Early this morning in Norway, the Nobel committee awarded the Nobel Peace Prize to pro democracy advocate Liu Xiaobo, a Chinese dissident imprisoned last year for subversion, for helping to spearhead a campaign for more freedom in China.
In a statement, the Nobel Committee said Liu, 54, deserved the prize "for his long and non-violent struggle for fundamental human rights in China." They added "China's new status must entail increased responsibility. China is in breach of several international agreements to which it is a signatory, as well as of its own provisions concerning political rights.
Predictably from the government that has sentence Liu to an 11-year-prison term, Chinese officials were dismissive and critical of the award.
"Liu Xiaobo is a sentenced criminal who has violated Chinese law," a spokesman for China's Foreign Ministry said in a statement. The spokesman, Ma Zhaoxu, said honoring Liu "runs counter to the principles of the Nobel Peace Prize."
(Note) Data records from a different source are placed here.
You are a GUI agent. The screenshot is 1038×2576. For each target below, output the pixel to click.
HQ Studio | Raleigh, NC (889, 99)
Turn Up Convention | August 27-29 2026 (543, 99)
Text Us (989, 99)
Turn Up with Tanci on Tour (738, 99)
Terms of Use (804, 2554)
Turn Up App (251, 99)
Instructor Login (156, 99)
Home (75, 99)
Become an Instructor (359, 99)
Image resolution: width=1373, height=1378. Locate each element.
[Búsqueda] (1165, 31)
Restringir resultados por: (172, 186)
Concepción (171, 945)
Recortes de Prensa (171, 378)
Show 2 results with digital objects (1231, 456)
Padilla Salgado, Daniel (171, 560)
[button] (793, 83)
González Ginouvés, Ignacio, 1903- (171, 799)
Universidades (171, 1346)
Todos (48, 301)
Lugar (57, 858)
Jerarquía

Liu is the first Chinese citizen to win the Peace Prize and one of three laureates to have received it while in prison.
From the New York Times, which reports that the Chinese government blocked CNN's feed into China of the announcement this morning:
Thorbjoern Jagland, the chairman of the five-member Nobel committee, said Mr. Liu Xiaobo had become the foremost symbol for the human rights struggle in China. While he acknowledged that China had sought to dissuade the committee from making the award to Mr. Liu, he underscored that the committee acted independently of the Norwegian government and believed that it was right to criticize big powers.
The Norwegian Nobel Committee has long believed that there is a close connection between human rights and peace, he added.
China has become a big power in economic terms as well as political terms, and it is normal that big powers should be under criticism, he said in Oslo, where the prize was announced.